───── Recorded data

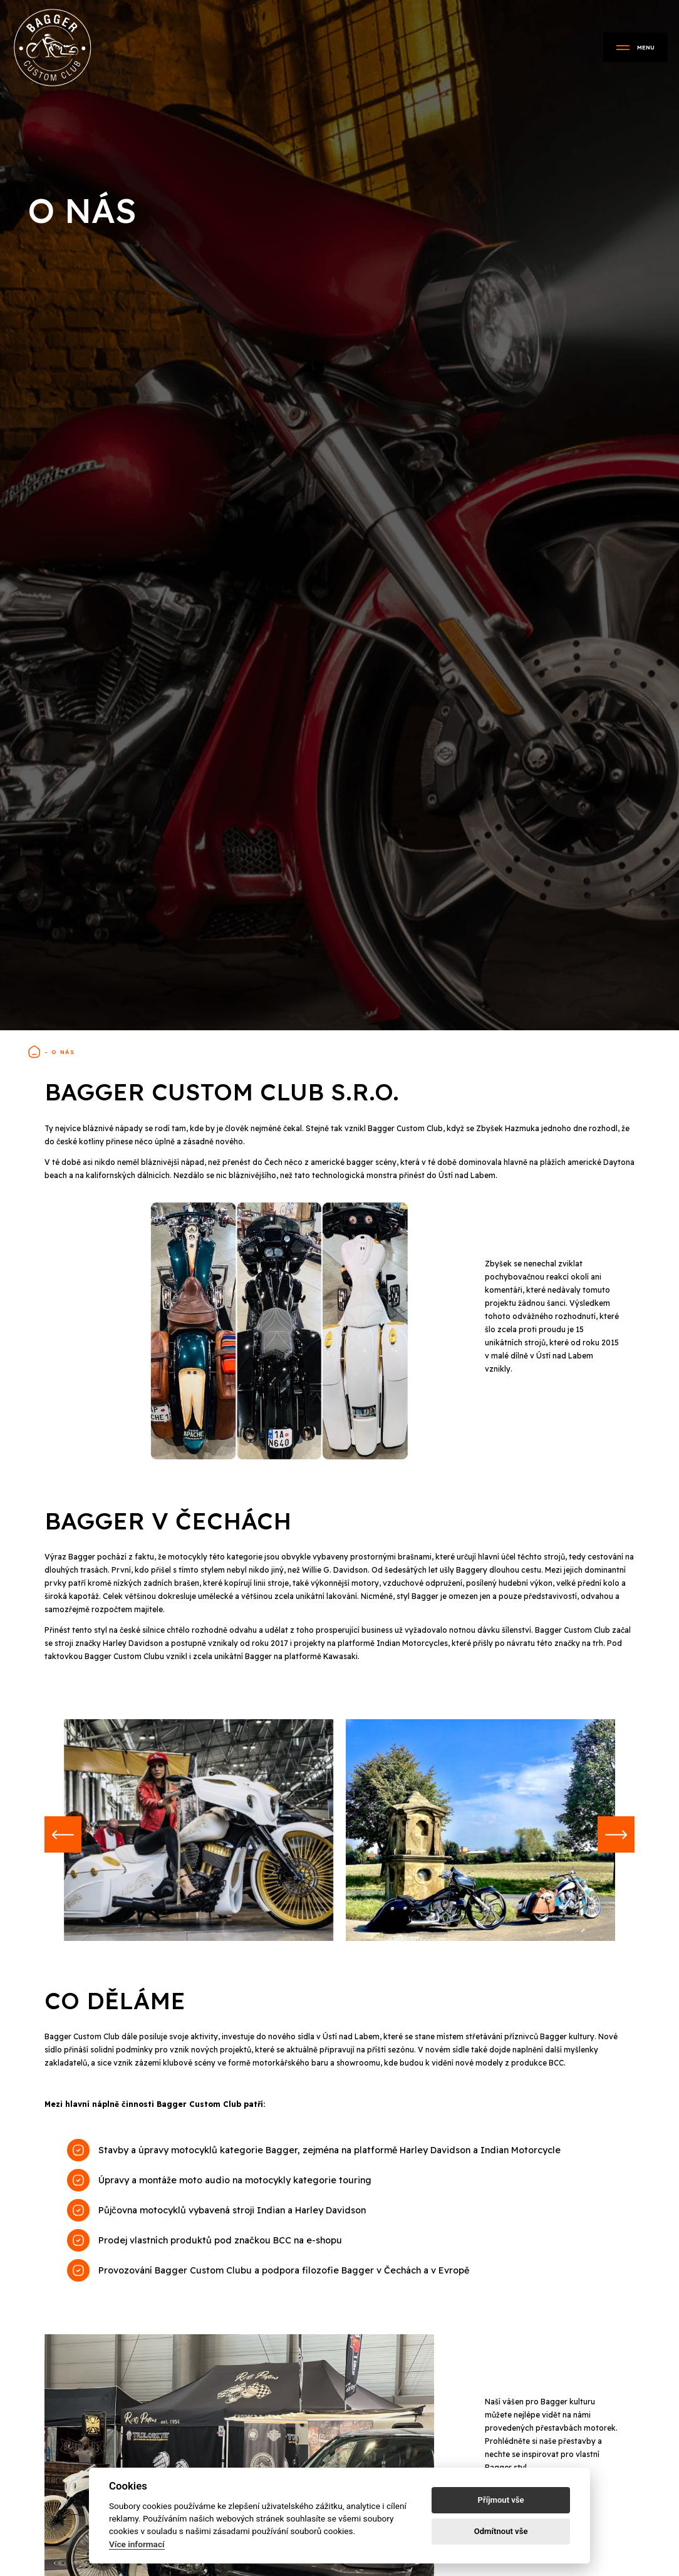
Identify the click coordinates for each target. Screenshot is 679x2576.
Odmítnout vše (501, 2531)
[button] (63, 1835)
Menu (635, 47)
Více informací (137, 2544)
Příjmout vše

──────────

To do »
Your response must restate every record above exactly, with each picture omitted.

Exercise output »
Identify the click coordinates for each target. Screenshot is 679x2576.
Odmítnout vše (501, 2531)
[button] (63, 1835)
Menu (635, 47)
Více informací (137, 2544)
Příjmout vše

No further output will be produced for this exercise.